I would be remiss not to mention that while we are holding this mark-up, a judge in Texas is hearing a case that could once again allow insurance companies to discriminate against the one in four Americans with pre-existing conditions. Republicans argued their tax bill would not harm people with pre-existing conditions. But the tax law eliminates the penalty for the individual mandate which is the cornerstone of the argument to overturn the Affordable Care Act protections. The Trump Administration decided to not defend the consumer protections in the ACA and act against Americans with pre-existing conditions. All this could have been prevented. But Republicans and the Trump Administration chose this path of undermining consumer protections and raising costs on American families.

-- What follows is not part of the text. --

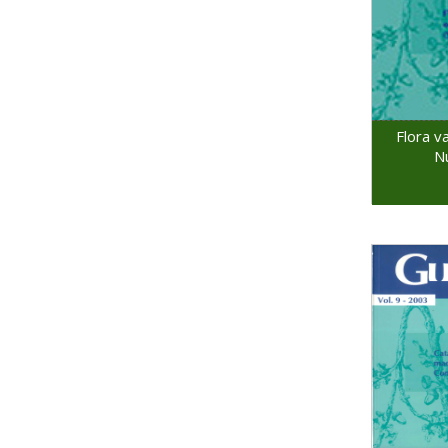
Flora va
N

We are also considering today a Resolution of Inquiry that Mr. Pascrell has introduced. It would require the Administration to provide to the House documents and others materials related to the President’s decision to deviate from Commerce Department recommendations in imposing tariffs on steel and aluminum imports; the Administration’s strategy in negotiating with China to resolve its concerns about China’s forced technology transfer and IP theft policies; and plans made by the Administration to offset the harms caused by retaliatory tariffs.
This resolution seeks accountability from the Administration to the House of Representatives, and the American people, for the trade policies it is implementing. It is easy to forget these days that the Constitution places authority for matters of trade in the hands of the Congress and not the executive. This resolution demands from the Administration respect for Congress’s primary role in trade. This is important any time, but especially now, when the President feels comfortable casually tweeting threats that Congress should not “interfere” with trade negotiations.